Werk
Jan Procházka was overtuigd socialist. Zijn eerste boeken zijn tamelijk conformistisch en verschillen nauwelijks van wat in die tijd als socialistische literatuur gangbaar was. Soms nam hij het socialisme wat al te letterlijk; de Tsjechoslowaakse kritiek vond zijn debuut Rok živote zelfs ‘te geëngageerd’. Toen Procházka inzag dat er een groot verschil bestond tussen de theorie en de praktijk van het socialisme, stak hij zijn kritiek niet onder stoelen of banken. Een voorbeeld hiervan is zijn laatste werk, Ucho (Het oor), een verhaal dat in Tsjechoslowakije verboden was en daar de ronde deed in afschriften. In 1976 werd het in de Bondsrepubliek gepubliceerd. Het is het beklemmende verhaal van een hoge politieke functionaris, die zich omsingeld waant door agenten van de geheime politie en overal ‘oren’ (verborgen afluisterapparatuur) ontdekt.

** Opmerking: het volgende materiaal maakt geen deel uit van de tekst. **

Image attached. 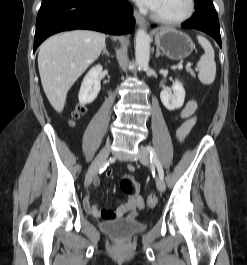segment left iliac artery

De belangrijkste thema's van Procházka's jeugdboeken zijn: vrijheid, onafhankelijkheid, liefde, - in het bijzonder dierenliefde. Van dierenliefde is sprake in onder andere Leve de republiek, Lenka en De jongen die durfde. In dit laatste boek, eigenlijk een kerstverhaal, kopen de beheerder van een zwembad en zijn zoontje Mirko een karper. 's Nachts gaat de jongen uit bed en brengt de karper naar het zwembad om hem te redden van de feesttafel.
Uit het werk van Procházka spreekt een grote liefde voor de natuur. Zijn afkomst als boerenzoon is daar ongetwijfeld niet vreemd aan. Zijn stijl is zakelijk, zonder literaire opsmuk. Het valt duidelijk te merken dat veel van zijn boeken uit scenario's zijn voortgekomen: de verhalen zijn erg beeldend en Procházka maakt veelvuldig gebruik van verhaaltechnieken, ontleend aan de film. De verhalen zijn scenisch van opbouw en de gebeurtenissen worden beschreven als door het oog van een camera. De jongen die durfde begint met een totaalbeeld van het drukke Wencelausplein in Praag. Na enige tijd wordt de aandacht gericht op het aan het plein gevestigde warenhuis. Na opnieuw een totaalbeeld, ditmaal van winkelende mensen in het warenhuis, concentreert alle aandacht zich op een jongen bij een bak met karpers. Dan pas begint het verhaal echt.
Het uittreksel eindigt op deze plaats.